====== Records for this exercise ======

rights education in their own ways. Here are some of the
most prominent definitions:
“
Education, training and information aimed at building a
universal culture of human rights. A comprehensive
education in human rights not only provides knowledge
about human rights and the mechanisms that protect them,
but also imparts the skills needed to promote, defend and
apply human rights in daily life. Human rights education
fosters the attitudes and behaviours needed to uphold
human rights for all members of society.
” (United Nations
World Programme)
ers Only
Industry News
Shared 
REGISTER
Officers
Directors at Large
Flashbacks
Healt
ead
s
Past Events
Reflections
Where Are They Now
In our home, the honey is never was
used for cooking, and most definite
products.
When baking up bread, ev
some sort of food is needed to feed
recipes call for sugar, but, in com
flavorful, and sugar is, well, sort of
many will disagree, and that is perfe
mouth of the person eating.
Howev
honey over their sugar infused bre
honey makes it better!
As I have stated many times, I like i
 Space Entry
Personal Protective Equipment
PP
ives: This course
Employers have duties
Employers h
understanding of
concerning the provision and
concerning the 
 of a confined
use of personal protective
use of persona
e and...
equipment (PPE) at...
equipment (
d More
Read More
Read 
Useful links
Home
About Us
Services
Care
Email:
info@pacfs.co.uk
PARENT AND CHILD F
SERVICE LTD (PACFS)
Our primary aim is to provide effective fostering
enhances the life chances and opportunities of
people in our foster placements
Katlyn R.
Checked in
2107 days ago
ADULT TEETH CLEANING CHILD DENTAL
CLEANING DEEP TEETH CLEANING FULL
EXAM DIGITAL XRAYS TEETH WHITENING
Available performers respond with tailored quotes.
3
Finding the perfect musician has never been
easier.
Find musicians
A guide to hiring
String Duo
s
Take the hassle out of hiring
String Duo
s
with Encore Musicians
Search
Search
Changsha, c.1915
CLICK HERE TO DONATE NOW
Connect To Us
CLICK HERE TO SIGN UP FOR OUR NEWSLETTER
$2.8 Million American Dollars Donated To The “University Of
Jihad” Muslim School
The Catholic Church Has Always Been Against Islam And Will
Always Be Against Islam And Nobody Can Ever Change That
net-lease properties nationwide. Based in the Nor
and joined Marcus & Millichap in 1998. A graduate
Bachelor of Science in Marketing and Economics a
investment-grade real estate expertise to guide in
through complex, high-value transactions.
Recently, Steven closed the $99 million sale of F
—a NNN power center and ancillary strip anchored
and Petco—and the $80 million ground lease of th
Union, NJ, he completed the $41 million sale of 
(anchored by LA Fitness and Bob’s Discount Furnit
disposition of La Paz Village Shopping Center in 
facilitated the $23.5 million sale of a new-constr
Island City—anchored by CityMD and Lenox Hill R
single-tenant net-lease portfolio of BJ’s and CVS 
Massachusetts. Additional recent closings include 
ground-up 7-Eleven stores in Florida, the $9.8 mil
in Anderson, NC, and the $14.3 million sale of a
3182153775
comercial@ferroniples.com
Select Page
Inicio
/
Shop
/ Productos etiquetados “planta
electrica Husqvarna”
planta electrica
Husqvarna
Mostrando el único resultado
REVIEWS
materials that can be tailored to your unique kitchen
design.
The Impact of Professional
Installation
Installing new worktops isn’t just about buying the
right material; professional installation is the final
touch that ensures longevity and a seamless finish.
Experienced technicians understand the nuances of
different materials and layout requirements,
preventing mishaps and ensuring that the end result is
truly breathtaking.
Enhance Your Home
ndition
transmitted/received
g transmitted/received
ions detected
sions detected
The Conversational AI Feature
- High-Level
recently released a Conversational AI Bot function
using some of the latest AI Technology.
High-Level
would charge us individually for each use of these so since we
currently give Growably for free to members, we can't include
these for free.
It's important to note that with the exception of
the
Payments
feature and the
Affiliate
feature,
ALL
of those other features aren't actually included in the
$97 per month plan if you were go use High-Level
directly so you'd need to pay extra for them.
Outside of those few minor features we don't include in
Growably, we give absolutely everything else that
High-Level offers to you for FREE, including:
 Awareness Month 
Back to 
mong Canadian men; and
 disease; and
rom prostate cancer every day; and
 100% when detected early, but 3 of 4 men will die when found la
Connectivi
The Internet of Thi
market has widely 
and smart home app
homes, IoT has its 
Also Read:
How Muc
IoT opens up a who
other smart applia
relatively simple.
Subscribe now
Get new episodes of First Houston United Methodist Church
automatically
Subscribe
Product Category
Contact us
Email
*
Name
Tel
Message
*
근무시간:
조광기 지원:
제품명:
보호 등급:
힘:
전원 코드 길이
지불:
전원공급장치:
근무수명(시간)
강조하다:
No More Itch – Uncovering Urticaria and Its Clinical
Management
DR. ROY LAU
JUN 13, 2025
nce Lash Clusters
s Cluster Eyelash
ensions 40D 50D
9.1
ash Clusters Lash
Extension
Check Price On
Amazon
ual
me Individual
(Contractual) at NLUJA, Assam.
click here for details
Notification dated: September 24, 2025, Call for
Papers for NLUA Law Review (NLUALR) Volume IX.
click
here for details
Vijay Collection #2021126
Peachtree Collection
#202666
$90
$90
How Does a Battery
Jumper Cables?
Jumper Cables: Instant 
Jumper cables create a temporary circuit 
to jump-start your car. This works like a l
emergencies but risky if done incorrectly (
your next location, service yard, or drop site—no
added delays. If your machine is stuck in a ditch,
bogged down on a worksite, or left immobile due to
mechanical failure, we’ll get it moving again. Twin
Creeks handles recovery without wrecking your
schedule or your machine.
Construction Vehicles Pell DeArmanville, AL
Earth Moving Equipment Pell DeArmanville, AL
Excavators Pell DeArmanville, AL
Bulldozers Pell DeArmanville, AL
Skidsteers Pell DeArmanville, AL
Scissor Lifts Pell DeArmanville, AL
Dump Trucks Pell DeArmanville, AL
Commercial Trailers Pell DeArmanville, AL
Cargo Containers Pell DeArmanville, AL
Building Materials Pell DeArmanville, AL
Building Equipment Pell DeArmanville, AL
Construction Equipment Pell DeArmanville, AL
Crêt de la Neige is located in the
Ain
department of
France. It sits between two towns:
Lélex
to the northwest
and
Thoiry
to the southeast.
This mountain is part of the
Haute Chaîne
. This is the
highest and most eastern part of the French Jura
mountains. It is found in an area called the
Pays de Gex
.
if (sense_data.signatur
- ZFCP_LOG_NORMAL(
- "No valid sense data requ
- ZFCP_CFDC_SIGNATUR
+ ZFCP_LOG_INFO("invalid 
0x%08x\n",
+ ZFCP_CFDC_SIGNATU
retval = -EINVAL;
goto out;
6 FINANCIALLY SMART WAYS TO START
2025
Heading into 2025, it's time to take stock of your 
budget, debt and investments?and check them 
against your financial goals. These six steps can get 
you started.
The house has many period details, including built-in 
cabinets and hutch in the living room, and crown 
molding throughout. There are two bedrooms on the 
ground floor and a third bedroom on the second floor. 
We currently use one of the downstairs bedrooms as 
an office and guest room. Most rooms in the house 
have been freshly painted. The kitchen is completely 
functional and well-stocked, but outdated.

======

### [Exercise directions]
Repeat all of the data shown above, exactly as it appears.

### [Result of this exercise]
rights education in their own ways. Here are some of the
most prominent definitions:
“
Education, training and information aimed at building a
universal culture of human rights. A comprehensive
education in human rights not only provides knowledge
about human rights and the mechanisms that protect them,
but also imparts the skills needed to promote, defend and
apply human rights in daily life. Human rights education
fosters the attitudes and behaviours needed to uphold
human rights for all members of society.
” (United Nations
World Programme)
ers Only
Industry News
Shared 
REGISTER
Officers
Directors at Large
Flashbacks
Healt
ead
s
Past Events
Reflections
Where Are They Now
In our home, the honey is never was
used for cooking, and most definite
products.
When baking up bread, ev
some sort of food is needed to feed
recipes call for sugar, but, in com
flavorful, and sugar is, well, sort of
many will disagree, and that is perfe
mouth of the person eating.
Howev
honey over their sugar infused bre
honey makes it better!
As I have stated many times, I like i
 Space Entry
Personal Protective Equipment
PP
ives: This course
Employers have duties
Employers h
understanding of
concerning the provision and
concerning the 
 of a confined
use of personal protective
use of persona
e and...
equipment (PPE) at...
equipment (
d More
Read More
Read 
Useful links
Home
About Us
Services
Care
Email:
info@pacfs.co.uk
PARENT AND CHILD F
SERVICE LTD (PACFS)
Our primary aim is to provide effective fostering
enhances the life chances and opportunities of
people in our foster placements
Katlyn R.
Checked in
2107 days ago
ADULT TEETH CLEANING CHILD DENTAL
CLEANING DEEP TEETH CLEANING FULL
EXAM DIGITAL XRAYS TEETH WHITENING
Available performers respond with tailored quotes.
3
Finding the perfect musician has never been
easier.
Find musicians
A guide to hiring
String Duo
s
Take the hassle out of hiring
String Duo
s
with Encore Musicians
Search
Search
Changsha, c.1915
CLICK HERE TO DONATE NOW
Connect To Us
CLICK HERE TO SIGN UP FOR OUR NEWSLETTER
$2.8 Million American Dollars Donated To The “University Of
Jihad” Muslim School
The Catholic Church Has Always Been Against Islam And Will
Always Be Against Islam And Nobody Can Ever Change That
net-lease properties nationwide. Based in the Nor
and joined Marcus & Millichap in 1998. A graduate
Bachelor of Science in Marketing and Economics a
investment-grade real estate expertise to guide in
through complex, high-value transactions.
Recently, Steven closed the $99 million sale of F
—a NNN power center and ancillary strip anchored
and Petco—and the $80 million ground lease of th
Union, NJ, he completed the $41 million sale of 
(anchored by LA Fitness and Bob’s Discount Furnit
disposition of La Paz Village Shopping Center in 
facilitated the $23.5 million sale of a new-constr
Island City—anchored by CityMD and Lenox Hill R
single-tenant net-lease portfolio of BJ’s and CVS 
Massachusetts. Additional recent closings include 
ground-up 7-Eleven stores in Florida, the $9.8 mil
in Anderson, NC, and the $14.3 million sale of a
3182153775
comercial@ferroniples.com
Select Page
Inicio
/
Shop
/ Productos etiquetados “planta
electrica Husqvarna”
planta electrica
Husqvarna
Mostrando el único resultado
REVIEWS
materials that can be tailored to your unique kitchen
design.
The Impact of Professional
Installation
Installing new worktops isn’t just about buying the
right material; professional installation is the final
touch that ensures longevity and a seamless finish.
Experienced technicians understand the nuances of
different materials and layout requirements,
preventing mishaps and ensuring that the end result is
truly breathtaking.
Enhance Your Home
ndition
transmitted/received
g transmitted/received
ions detected
sions detected
The Conversational AI Feature
- High-Level
recently released a Conversational AI Bot function
using some of the latest AI Technology.
High-Level
would charge us individually for each use of these so since we
currently give Growably for free to members, we can't include
these for free.
It's important to note that with the exception of
the
Payments
feature and the
Affiliate
feature,
ALL
of those other features aren't actually included in the
$97 per month plan if you were go use High-Level
directly so you'd need to pay extra for them.
Outside of those few minor features we don't include in
Growably, we give absolutely everything else that
High-Level offers to you for FREE, including:
 Awareness Month 
Back to 
mong Canadian men; and
 disease; and
rom prostate cancer every day; and
 100% when detected early, but 3 of 4 men will die when found la
Connectivi
The Internet of Thi
market has widely 
and smart home app
homes, IoT has its 
Also Read:
How Muc
IoT opens up a who
other smart applia
relatively simple.
Subscribe now
Get new episodes of First Houston United Methodist Church
automatically
Subscribe
Product Category
Contact us
Email
*
Name
Tel
Message
*
근무시간:
조광기 지원:
제품명:
보호 등급:
힘:
전원 코드 길이
지불:
전원공급장치:
근무수명(시간)
강조하다:
No More Itch – Uncovering Urticaria and Its Clinical
Management
DR. ROY LAU
JUN 13, 2025
nce Lash Clusters
s Cluster Eyelash
ensions 40D 50D
9.1
ash Clusters Lash
Extension
Check Price On
Amazon
ual
me Individual
(Contractual) at NLUJA, Assam.
click here for details
Notification dated: September 24, 2025, Call for
Papers for NLUA Law Review (NLUALR) Volume IX.
click
here for details
Vijay Collection #2021126
Peachtree Collection
#202666
$90
$90
How Does a Battery
Jumper Cables?
Jumper Cables: Instant 
Jumper cables create a temporary circuit 
to jump-start your car. This works like a l
emergencies but risky if done incorrectly (
your next location, service yard, or drop site—no
added delays. If your machine is stuck in a ditch,
bogged down on a worksite, or left immobile due to
mechanical failure, we’ll get it moving again. Twin
Creeks handles recovery without wrecking your
schedule or your machine.
Construction Vehicles Pell DeArmanville, AL
Earth Moving Equipment Pell DeArmanville, AL
Excavators Pell DeArmanville, AL
Bulldozers Pell DeArmanville, AL
Skidsteers Pell DeArmanville, AL
Scissor Lifts Pell DeArmanville, AL
Dump Trucks Pell DeArmanville, AL
Commercial Trailers Pell DeArmanville, AL
Cargo Containers Pell DeArmanville, AL
Building Materials Pell DeArmanville, AL
Building Equipment Pell DeArmanville, AL
Construction Equipment Pell DeArmanville, AL
Crêt de la Neige is located in the
Ain
department of
France. It sits between two towns:
Lélex
to the northwest
and
Thoiry
to the southeast.
This mountain is part of the
Haute Chaîne
. This is the
highest and most eastern part of the French Jura
mountains. It is found in an area called the
Pays de Gex
.
if (sense_data.signatur
- ZFCP_LOG_NORMAL(
- "No valid sense data requ
- ZFCP_CFDC_SIGNATUR
+ ZFCP_LOG_INFO("invalid 
0x%08x\n",
+ ZFCP_CFDC_SIGNATU
retval = -EINVAL;
goto out;
6 FINANCIALLY SMART WAYS TO START
2025
Heading into 2025, it's time to take stock of your 
budget, debt and investments?and check them 
against your financial goals. These six steps can get 
you started.
The house has many period details, including built-in 
cabinets and hutch in the living room, and crown 
molding throughout. There are two bedrooms on the 
ground floor and a third bedroom on the second floor. 
We currently use one of the downstairs bedrooms as 
an office and guest room. Most rooms in the house 
have been freshly painted. The kitchen is completely 
functional and well-stocked, but outdated.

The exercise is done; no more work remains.